Your task:
Further down are entries; set down exactly and only the lines from the one with "In particular, the game Cruel 2 B Kind" up to and including the one with "programme, which works", dropping each picture.

Extracted page text data:

####

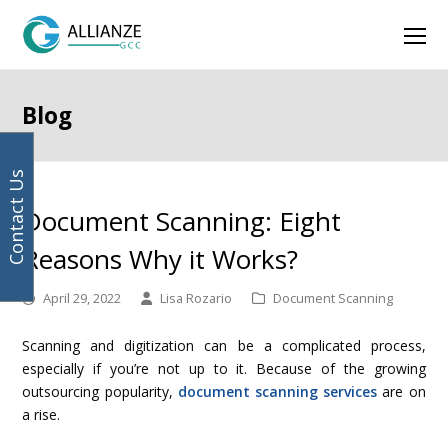
Your
previous
next
Facebook
Instagram
LinkedIn
Twitter
Ope
email
post:
post:
address
Mob
Men
Blog
Contact Us
Document Scanning: Eight
Reasons Why it Works?
April 29, 2022
Lisa Rozario
Document Scanning
Scanning and digitization can be a complicated process,
especially if you’re not up to it. Because of the growing
outsourcing popularity,
document scanning services
are on
a rise.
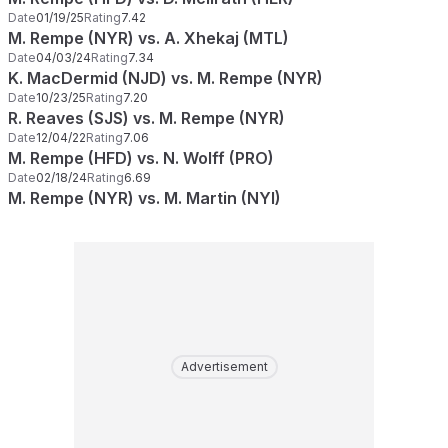
Date
01/19/25
Rating
7.42
M. Rempe (NYR) vs. A. Xhekaj (MTL)
Date
04/03/24
Rating
7.34
K. MacDermid (NJD) vs. M. Rempe (NYR)
Date
10/23/25
Rating
7.20
R. Reaves (SJS) vs. M. Rempe (NYR)
Date
12/04/22
Rating
7.06
M. Rempe (HFD) vs. N. Wolff (PRO)
Date
02/18/24
Rating
6.69
M. Rempe (NYR) vs. M. Martin (NYI)
Advertisement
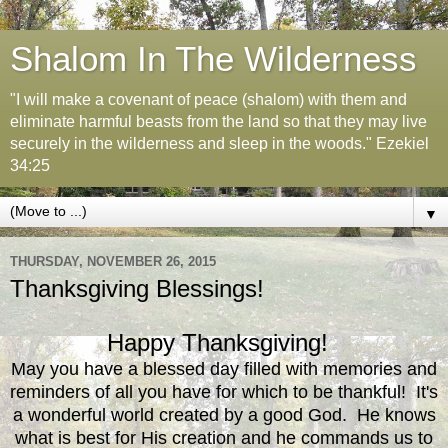
Shalom In The Wilderness
"I will make a covenant of peace (shalom) with them and
eliminate harmful beasts from the land so that they may live
securely in the wilderness and sleep in the woods." Ezekiel
34:25
▼
THURSDAY, NOVEMBER 26, 2015
Thanksgiving Blessings!
Happy Thanksgiving!
May you have a blessed day filled with memories and
reminders of all you have for which to be thankful! It's
a wonderful world created by a good God. He knows
what is best for His creation and he commands us to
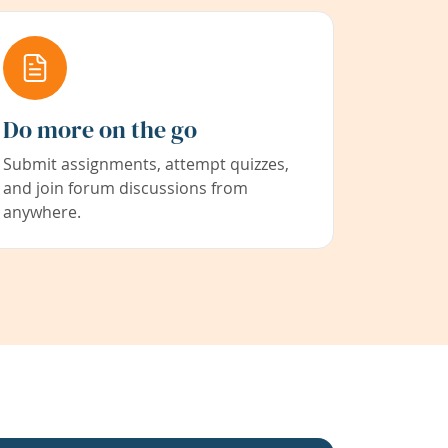
Do more on the go
Submit assignments, attempt quizzes,
and join forum discussions from
anywhere.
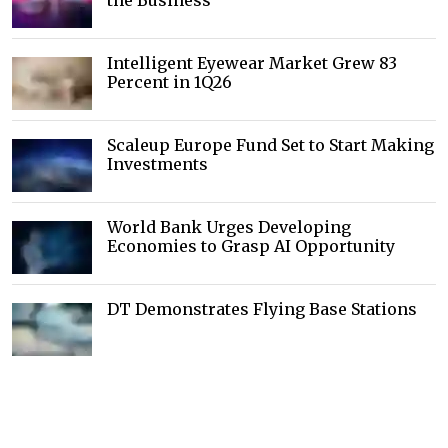
the Business
Intelligent Eyewear Market Grew 83
Percent in 1Q26
Scaleup Europe Fund Set to Start Making
Investments
World Bank Urges Developing
Economies to Grasp AI Opportunity
DT Demonstrates Flying Base Stations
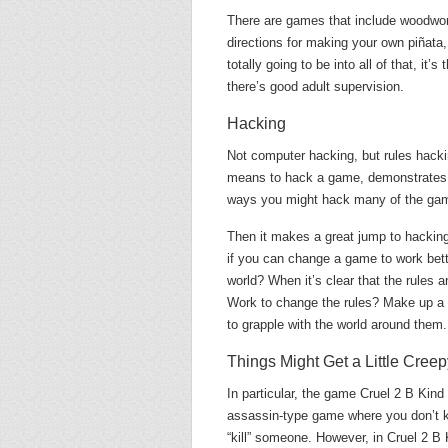
There are games that include woodwor
directions for making your own piñata
totally going to be into all of that, it
there’s good adult supervision.
Hacking
Not computer hacking, but rules hackin
means to hack a game, demonstrates s
ways you might hack many of the ga
Then it makes a great jump to hacking l
if you can change a game to work bette
world? When it’s clear that the rules 
Work to change the rules? Make up a
to grapple with the world around them.
Things Might Get a Little Creep
In particular, the game Cruel 2 B Kind
assassin-type game where you don’t kn
“kill” someone. However, in Cruel 2 B 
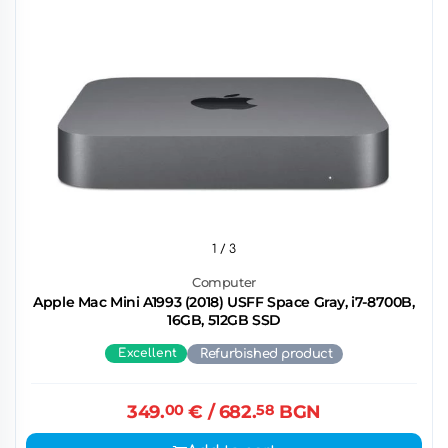
1
/ 3
Computer
Apple Mac Mini A1993 (2018) USFF Space Gray, i7-8700B,
16GB, 512GB SSD
Excellent
Refurbished product
349.
00
€
/ 682.
58
BGN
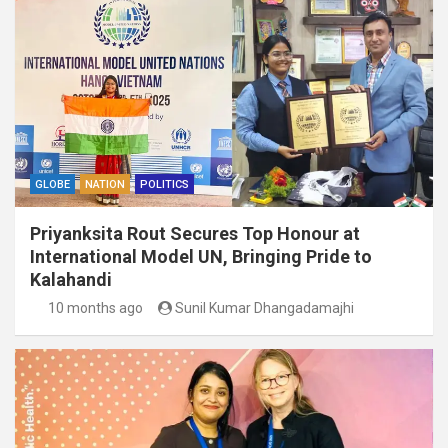
GLOBE
NATION
POLITICS
Priyanksita Rout Secures Top Honour at
International Model UN, Bringing Pride to
Kalahandi
10 months ago
Sunil Kumar Dhangadamajhi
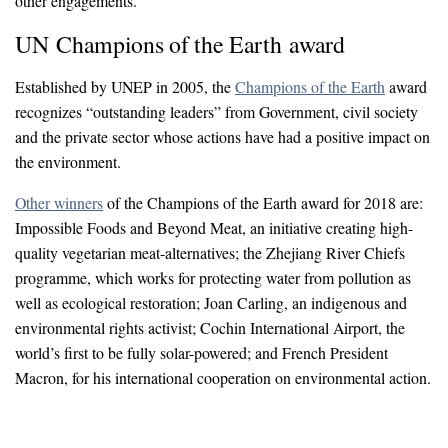
other engagements.
UN Champions of the Earth award
Established by UNEP in 2005, the
Champions of the Earth
award
recognizes “outstanding leaders” from Government, civil society
and the private sector whose actions have had a positive impact on
the environment.
Other winners
of the Champions of the Earth award for 2018 are:
Impossible Foods and Beyond Meat, an initiative creating high-
quality vegetarian meat-alternatives; the Zhejiang River Chiefs
programme, which works for protecting water from pollution as
well as ecological restoration; Joan Carling, an indigenous and
environmental rights activist; Cochin International Airport, the
world’s first to be fully solar-powered; and French President
Macron, for his international cooperation on environmental action.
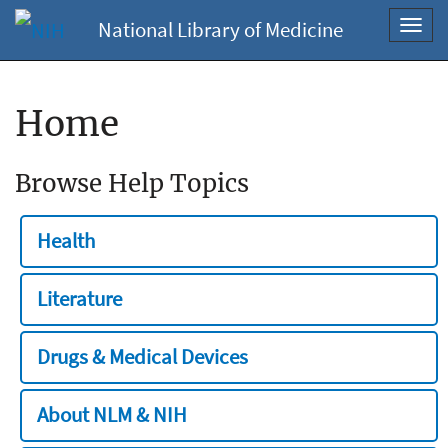
National Library of Medicine
Toggl
navig
Home
Browse Help Topics
Health
Literature
Drugs & Medical Devices
About NLM & NIH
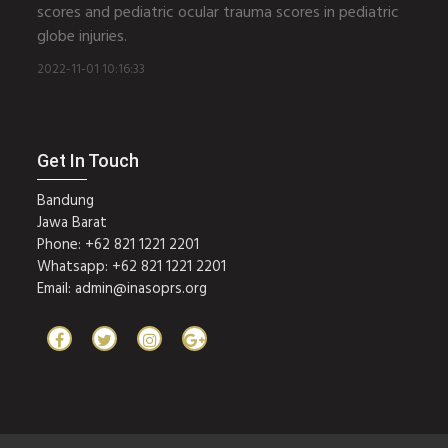
scores and pediatric ocular trauma scores in pediatric
globe injuries.
2022-11-01 10:16:33
Get In Touch
Bandung
Jawa Barat
Phone: +62 821 1221 2201
Whatsapp: +62 821 1221 2201
Email:
admin@inasoprs.org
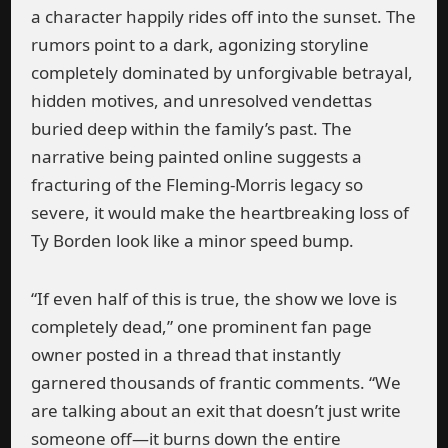
a character happily rides off into the sunset. The
rumors point to a dark, agonizing storyline
completely dominated by unforgivable betrayal,
hidden motives, and unresolved vendettas
buried deep within the family’s past. The
narrative being painted online suggests a
fracturing of the Fleming-Morris legacy so
severe, it would make the heartbreaking loss of
Ty Borden look like a minor speed bump.
“If even half of this is true, the show we love is
completely dead,” one prominent fan page
owner posted in a thread that instantly
garnered thousands of frantic comments. “We
are talking about an exit that doesn’t just write
someone off—it burns down the entire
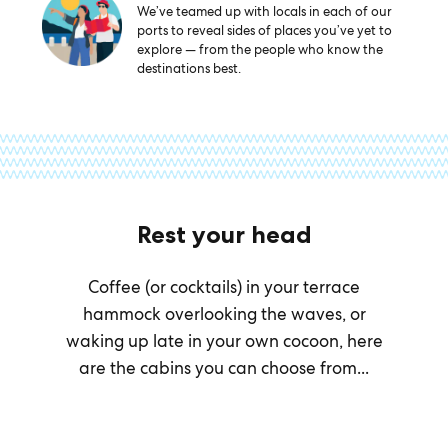
We’ve teamed up with locals in each of our
ports to reveal sides of places you’ve yet to
explore — from the people who know the
destinations best.
Rest your head
Coffee (or cocktails) in your terrace
hammock overlooking the waves, or
waking up late in your own cocoon, here
are the cabins you can choose from...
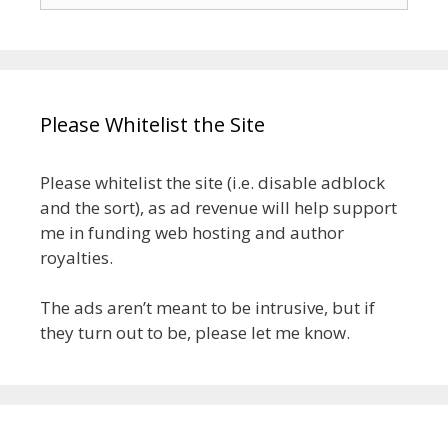
for:
Please Whitelist the Site
Please whitelist the site (i.e. disable adblock
and the sort), as ad revenue will help support
me in funding web hosting and author
royalties.
The ads aren’t meant to be intrusive, but if
they turn out to be, please let me know.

####

Answer below:
In particular, the game Cruel 2 B Kind
assassin-type game where you don’t kn
“kill” someone. However, in Cruel 2 B 
1
/ 3
Computer
Apple Mac Mini A1993 (2018) USFF Space Gray, i7-8700B,
16GB, 512GB SSD
Excellent
Refurbished product
349.
00
€
/ 682.
58
BGN
GLOBE
NATION
POLITICS
Priyanksita Rout Secures Top Honour at
International Model UN, Bringing Pride to
Kalahandi
10 months ago
Sunil Kumar Dhangadamajhi
other engagements.
UN Champions of the Earth award
Established by UNEP in 2005, the
Champions of the Earth
award
recognizes “outstanding leaders” from Government, civil society
and the private sector whose actions have had a positive impact on
the environment.
Other winners
of the Champions of the Earth award for 2018 are:
Impossible Foods and Beyond Meat, an initiative creating high-
quality vegetarian meat-alternatives; the Zhejiang River Chiefs
programme, which works for protecting water from pollution as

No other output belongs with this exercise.